Improved Robustness in Question-Answering via Multiple Techniques

Question-answering models are one of the most promising research areas in NLP. There has already been much study and development on how to accurately search for the correct answer of unanswered questions when the question is in the training domain. The usage of pretrained language models, such as ELMo, GPT, BERT, etc., enables knowledge gained from pretraining to be transferred to the new model. Although some models might outperform human performance for in-domain data, when it comes to out-of-domain data, they have poor performances. For the real world applications, we want a QA model to be able to both cover various domains and generalizes well on the out-of-domain data, hence the idea of domain generalization is proposed.
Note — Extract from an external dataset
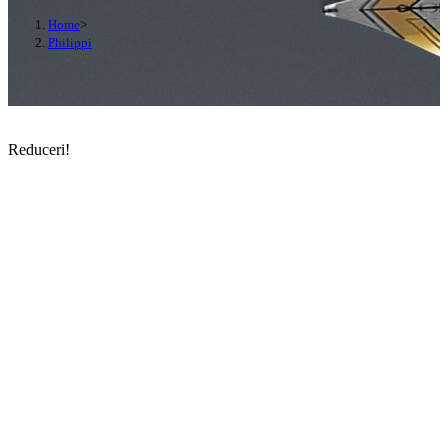
Home
>
Philippi
Reduceri!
For most of the current QA models, additional data is required to learn the new domains, and models tend to overfit on specific domains. Since it's impossible for a QA model to train on all domains, it's crucial to apply different techniques to build domain-agnostic QA models that can learn domain-invariant features instead of focusing on the specific features when there's limited training data. In this project, we are given three types of in-domain datasets: SQuAD, Natural Questions, NewsQA, and three types of out-of-domain datasets : DuoRC, RACE, RelationExtraction. By reading through papers, we've learned different techniques, such as adversarial training, data augmentation, task-adaptive pretraining, etc., that might help with domain generalization. We first apply them individually on the given baseline model, DistilBERT, compare their F1 and EM scores, and analyze their performances. Then, we apply several combinations of the techniques, and further explore the performances of their combinations. Eventually, the task-adaptive pretraining model gives us the best result, an increase of 2.46 in F1 score, and an increase of 3.92 in EM score compared to the baseline.